Any kid who grew up in a Southern Baptist church in the 1950s and ’60s knew at least one song by heart.
Just as I am.
That was the song the choir and the congregation (with heads bowed) sang during the invitation, the time after the sermon when people were invited to come forward and get right with God.
The featured image, written long ago, captures my feelings about those moments.
In the Baptist church of the ’60s, “Just As I Am” was the only approved authoritative invitation hymn. If someone broke into my house in the middle of the night, burst into my room with a gun drawn on me, shined a flashlight in my face, and ordered me to sing Just As I Am, I would start it in E-flat.
STEPHEN WOODFIN
That’s the power of memory, but even more so, the power of religious training. Think about the givens in your life, the customs that pass without scrutiny, the practices we retreat to, especially in uncertain or difficult times. These ingrained ceremonies, insights we take as unquestionable, do us much good, but also perhaps much that is harmful.
If we stomp our foot and say, “This much I know is true,” we are also saying, “Don’t push me on this one. I know what I think.

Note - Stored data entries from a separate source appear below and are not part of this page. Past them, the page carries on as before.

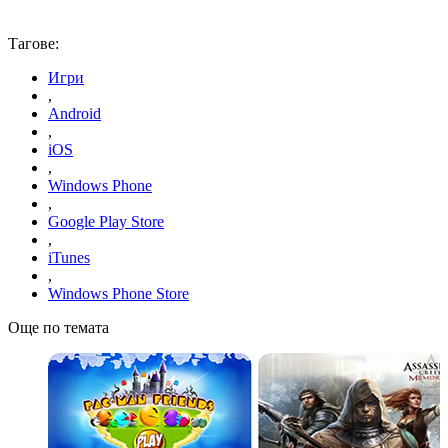
Тагове:
Игри
,
Android
,
iOS
,
Windows Phone
,
Google Play Store
,
iTunes
,
Windows Phone Store
Още по темата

Leave me alone.”
But, you know, we could be wrong about some of those givens.
I’m in favor of challenging hidebound values, not to throw them out with the bath, but to see if they are really the values that I live by, or should live by, or deserve my allegiance.
Scribbling down a few words at a time about the things I believe make me tick may be one of the best ways to get to the bottom things.
And perhaps change some things that need changing.